The sports coupe recorded 388 hp at the wheels in a new dyno test.
Toyota fans were upbeat when the 2021 GR Supra was announced with a more powerful version of the turbocharged inline-six engine this year. The increase to 382 horsepower (up by 47 hp over the model launched last year) dropped the 0-60 mph sprint time down to below the magic four-second mark. But sometimes, manufacturer figures are on the conservative side - the guys at Car and Driver decided to see if that's true, and also compare the updated Supra's numbers with the previous model. To do this, both models were dyno tested and the results show that not for the first time, Toyota's spec sheet and what the Supra actually produces are two different things - BMW has been guilty of the same.
Using a Dynojet dynamometer, power was measured at the front wheels with manual mode engaged and the automatic transmission running in sixth. The 2020 Supra - with a claimed power output of 335 hp - recorded a stronger 346 hp and 409 lb-ft of torque. It's not the first time that a Supra has registered higher dyno figures than Toyota's claim. Following this, the 2021 Supra recorded strong figures - at the wheels - of 388 hp and 421 lb-ft. That's up from claims of 382 hp/368 lb-ft.
Accounting for driveline losses, testers surmised that the 2021 Supra GR is actually producing around 400 hp at the crank, which is 4.7 percent up on Toyota's figure. The dyno test confirms that the 2021 model produces over 40 hp more than the 2020 version, closely matching Toyota's claim. The use of a new cylinder head, new pistons, and a revised exhaust manifold are some of the changes that see the 2021 Supra record these superior outputs.
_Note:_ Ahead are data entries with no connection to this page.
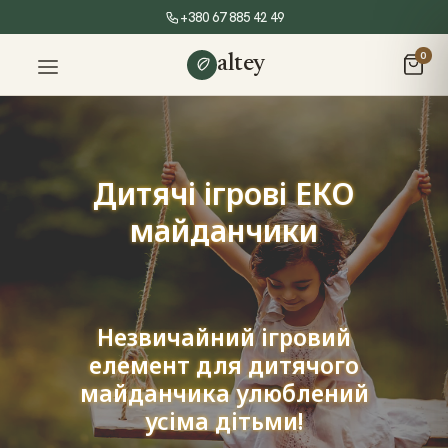
+380 67 885 42 49
0
altey
Дитячі ігрові ЕКО
майданчики
Незвичайний ігровий
елемент для дитячого
майданчика улюблений
усіма дітьми!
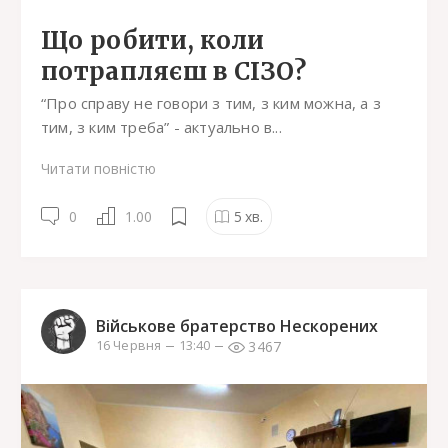
Що робити, коли
потрапляєш в СІЗО?
“Про справу не говори з тим, з ким можна, а з
тим, з ким треба” - актуально в...
Читати повністю
0
1.00
5
хв.
Військове братерство Нескорених
3467
16 Червня
13:40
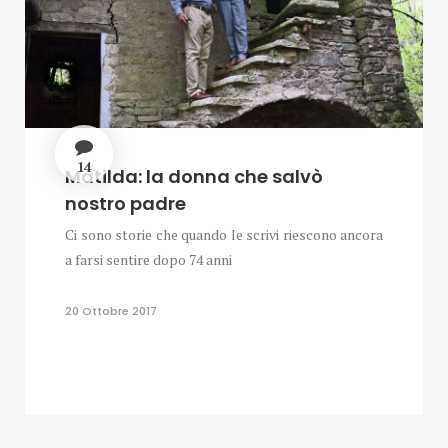
14
Matilda: la donna che salvò
nostro padre
Ci sono storie che quando le scrivi riescono ancora
a farsi sentire dopo 74 anni
20 Ottobre 2017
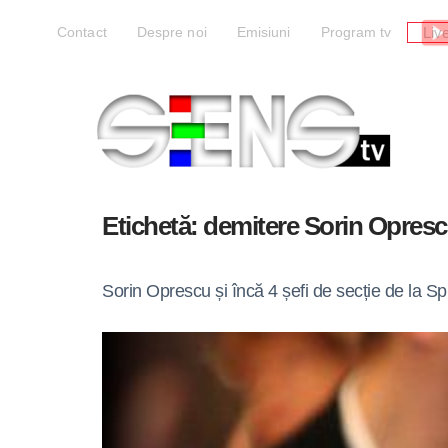
Liv
Contact
Despre noi
Emisiuni
Program tv
Etichetă:
demitere Sorin Opres
Sorin Oprescu și încă 4 șefi de secție de la Spi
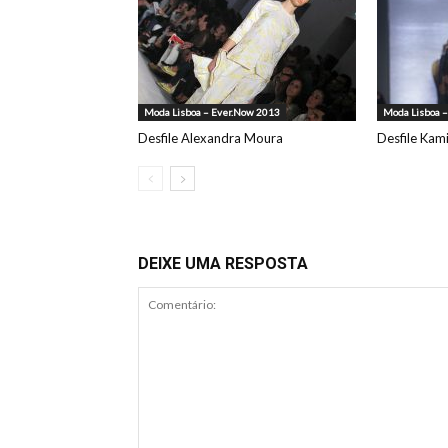
Moda Lisboa – Ever.Now 2013
Moda Lisboa 
Desfile Alexandra Moura
Desfile Kam
DEIXE UMA RESPOSTA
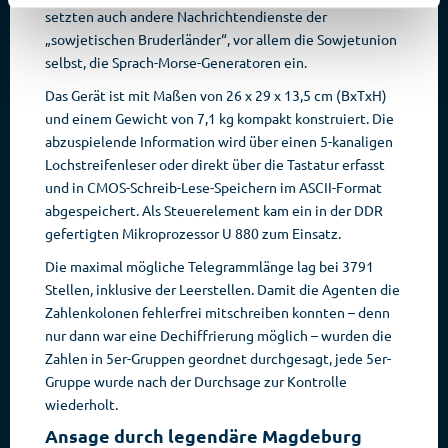
setzten auch andere Nachrichtendienste der
„sowjetischen Bruderländer“, vor allem die Sowjetunion
selbst, die Sprach-Morse-Generatoren ein.
Das Gerät ist mit Maßen von 26 x 29 x 13,5 cm (BxTxH)
und einem Gewicht von 7,1 kg kompakt konstruiert. Die
abzuspielende Information wird über einen 5-kanaligen
Lochstreifenleser oder direkt über die Tastatur erfasst
und in CMOS-Schreib-Lese-Speichern im ASCII-Format
abgespeichert. Als Steuerelement kam ein in der DDR
gefertigten Mikroprozessor U 880 zum Einsatz.
Die maximal mögliche Telegrammlänge lag bei 3791
Stellen, inklusive der Leerstellen. Damit die Agenten die
Zahlenkolonen fehlerfrei mitschreiben konnten – denn
nur dann war eine Dechiffrierung möglich – wurden die
Zahlen in 5er-Gruppen geordnet durchgesagt, jede 5er-
Gruppe wurde nach der Durchsage zur Kontrolle
wiederholt.
Ansage durch legendäre Magdeburg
For buyers interested in a Supra, it's good to know that going for the 2021 model earns you a welcome increase in output, even if acceleration hasn't been massively improved. That said, the Supra has also improved on Toyota's claimed figures in several tests - we already recorded the 2020 model accomplishing the feat in 3.8 seconds, so it wouldn't be surprising to see the more powerful 2021 Supra get there in about 3.5, bringing it into close contention with the all-wheel-drive Audi TT RS.
So, although Toyota's figures for the Supra don't appear entirely accurate, at least it's not the other way around - we'd rather the sports coupe made more power than expected, not less. But what would be really great is if the spec sheet actually matched the reality. Anyway, now that the BMW Z4 no longer has a power advantage, and with the addition of a cheaper 2.0-liter model, the Toyota GR Supra is better than ever before and remains one of the best performance buys on the market.